Welcome back to Wealth Coffee Chats for a crucial Tuesday tax edition. This week, tax financial advisor Anthony Warpenden breaks down the biggest shift in self-managed super fund (SMSF) investing regulations in the last 20 years. Following a late-stage political deal between the Albanese government and the Greens, the newly passed Treasury laws amendment bill has introduced a sweeping ban on new limited recourse borrowing arrangements (LRBAs) for residential property, taking full effect on August 10, 2026. We unpack the hidden mechanics of this legislation, explain how it ties into broader changes to capital gains tax (CGT) discounts and negative gearing, and highlight the critical exemptions that keep commercial property lending and cash-rich funds alive and well.
What We Covered
- The Blueprint of the SMSF Residential Lending Ban: How a new condition inserted into Section 67A of the SIS Act completely removes the ability to use borrowing arrangements for houses, townhouses, and apartments.
- The Labor-Greens Senate Alliance: The political bargaining that surrendered the superannuation “escape hatch” in order to secure broader reforms to negative gearing and capital gains tax discounts.
- The Three-Part Property Tax Overhaul: Understanding the macroeconomic shift moving investor capital away from established residential housing via full inflation-adjusted CGT calculations and quarantined negative gearing losses.
- Strict Grandfathering Rules: Why existing residential LRBAs are entirely safe from the new law, providing peace of mind for current fund structures.

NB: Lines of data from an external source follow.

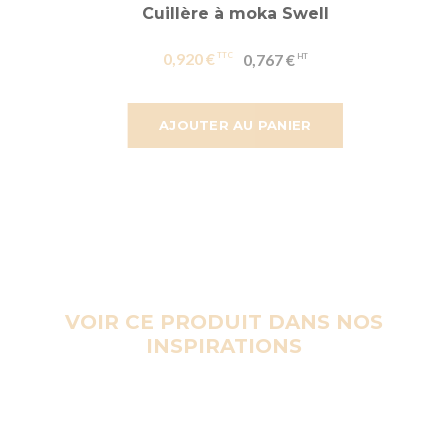
Cuillère à moka Swell
0,920 €
0,767 €
AJOUTER AU PANIER
VOIR CE PRODUIT DANS NOS
INSPIRATIONS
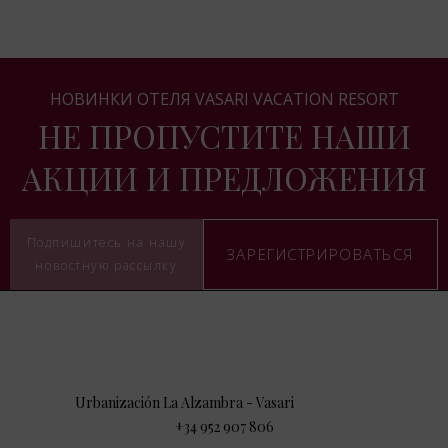
НОВИНКИ ОТЕЛЯ VASARI VACATION RESORT
НЕ ПРОПУСТИТЕ НАШИ
АКЦИИ И ПРЕДЛОЖЕНИЯ
Подпишитесь на нашу
ЗАРЕГИСТРИРОВАТЬСЯ
новостную рассылку
Urbanización La Alzambra - Vasari
,
.
29660
+34 952 907 806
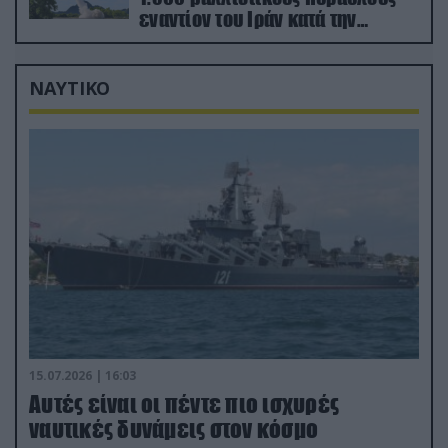
εναντίον του Ιράν κατά την
διάρκεια του πολέμου
ΝΑΥΤΙΚΟ
15.07.2026 | 16:03
Aυτές είναι οι πέντε πιο ισχυρές
ναυτικές δυνάμεις στον κόσμο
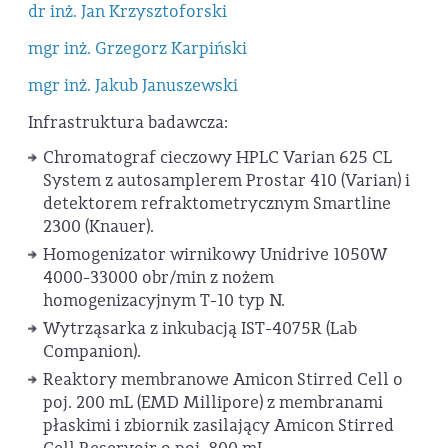
dr inż. Jan Krzysztoforski
mgr inż. Grzegorz Karpiński
mgr inż. Jakub Januszewski
Infrastruktura badawcza:
Chromatograf cieczowy HPLC Varian 625 CL
System z autosamplerem Prostar 410 (Varian) i
detektorem refraktometrycznym Smartline
2300 (Knauer).
Homogenizator wirnikowy Unidrive 1050W
4000-33000 obr/min z nożem
homogenizacyjnym T-10 typ N.
Wytrząsarka z inkubacją IST-4075R (Lab
Companion).
Reaktory membranowe Amicon Stirred Cell o
poj. 200 mL (EMD Millipore) z membranami
płaskimi i zbiornik zasilający Amicon Stirred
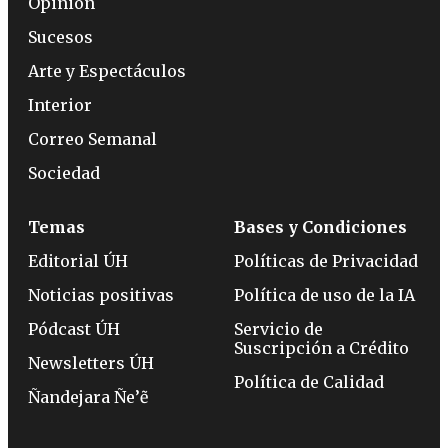
Opinión
Sucesos
Arte y Espectáculos
Interior
Correo Semanal
Sociedad
Temas
Bases y Condiciones
Editorial ÚH
Políticas de Privacidad
Noticias positivas
Política de uso de la IA
Pódcast ÚH
Servicio de
Suscripción a Crédito
Newsletters ÚH
Política de Calidad
Ñandejara Ñe’ẽ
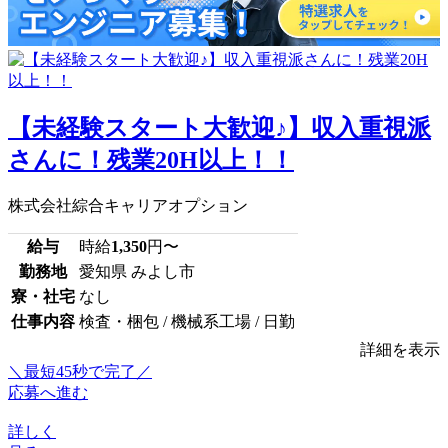
【未経験スタート大歓迎♪】収入重視派
さんに！残業20H以上！！
株式会社綜合キャリアオプション
給与
時給
1,350
円〜
勤務地
愛知県 みよし市
寮・社宅
なし
仕事内容
検査・梱包 / 機械系工場 / 日勤
詳細を表示
＼最短45秒で完了／
応募へ進む
詳しく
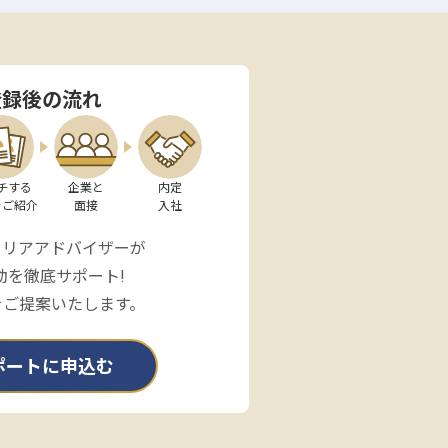
登録後の流れ
チする

企業と

内定

をご紹介
面接
入社
ャリアアドバイザーが
動を徹底サポート!
をご提案いたします。
ポートに申込む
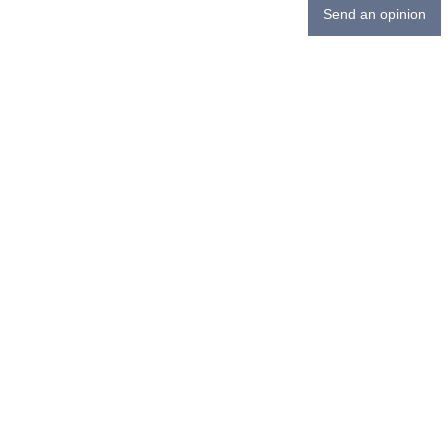
Send an opinion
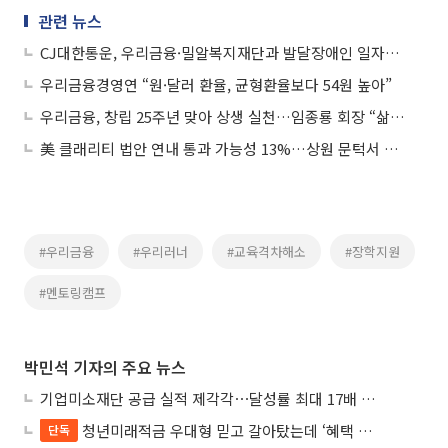
관련 뉴스
CJ대한통운, 우리금융·밀알복지재단과 발달장애인 일자리 창출 지원
우리금융경영연 “원·달러 환율, 균형환율보다 54원 높아”
우리금융, 창립 25주년 맞아 상생 실천…임종룡 회장 “삶에 힘 되는 금융”
美 클래리티 법안 연내 통과 가능성 13%…상원 문턱서 제동
#우리금융
#우리러너
#교육격차해소
#장학지원
#멘토링캠프
박민석 기자의 주요 뉴스
기업미소재단 공급 실적 제각각⋯달성률 최대 17배 차이
청년미래적금 우대형 믿고 갈아탔는데 ‘혜택 반토막’…심사 오류에 가입자 혼선
단독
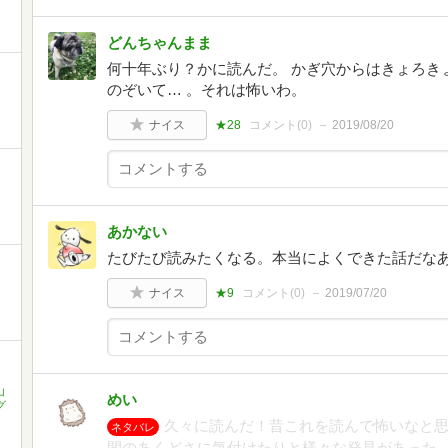
どんちゃんまま
何十年ぶり？かに読んだ。 かぎ穴からはきょろき
のぞいて… 。それは怖いわ。
ナイス
★28
コメント(
0
)
2019/08/20
あかない
たびたび読みたくなる。本当によくできた話だな
ナイス
★9
コメント(
0
)
2019/07/20
山
めい
グ
久々に読んだ！昔これを読んで怖いなと
ネタバレ
ー
間のあくどさに気付けたりと様々な発見があった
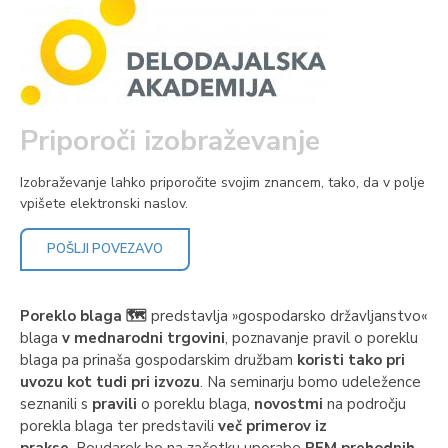
Priporoči izobraževanje
Izobraževanje lahko priporočite svojim znancem, tako, da v polje
vpišete elektronski naslov.
POŠLJI POVEZAVO
Poreklo blaga 🗺
predstavlja »gospodarsko državljanstvo«
blaga
v mednarodni trgovini
, poznavanje pravil o poreklu
blaga pa prinaša gospodarskim družbam
koristi tako pri
uvozu kot tudi pri izvozu
. Na seminarju bomo udeležence
seznanili s
pravili
o poreklu blaga,
novostmi
na področju
porekla blaga ter predstavili
več primerov iz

- The Refinancing Nuance: How grandfathered accounts retain the legal right to refinance with new lenders for better interest rates, provided they do not increase the core borrowing amount.
- The Critical Contract Deadlines: Why the contract exchange date—not the settlement date—is the absolute legal trigger determining whether a property is protected under the old rules before August 10, 2026.
- Commercial Property Exemptions: Why “business real property” (such as warehouses, retail spaces, offices, and farms) remains 100% untouched and serves as an incredibly lucrative strategy for small business owners.
- Unleveraged Residential Property Ownership: Why SMSFs with high pooled cash balances can still purchase residential real estate outright to capture the 15% accumulation tax and 0% pension phase perks.
3 Key Takeaways
- Contract Date is Everything Before August 10, 2026- For anyone caught mid-transaction, the ultimate line in the sand is the contract exchange date, not when the property finally settles. If your SMSF does not legally exchange contracts on a residential acquisition before August 10, 2026, the door for leveraging that asset inside super closes permanently.
- Existing Loans Become Legacy Assets to Protect- If your self-managed super fund already holds a leveraged residential property, you are completely grandfathered in. You can even switch lenders to chase sharper interest rates if necessary, but because you can never replace this setup once it is unwound, these legacy structures must be managed with extreme care.
- Property Inside Super Isn’t Dead—It Has Simply Changed Shape- While residential leverage is restricted, the core tax advantages of superannuation remain fully intact. Small business owners can still safely utilize an LRBA to buy their own commercial premises, pay rent directly to their own fund, and build wealth at a highly concessional 15% tax rate.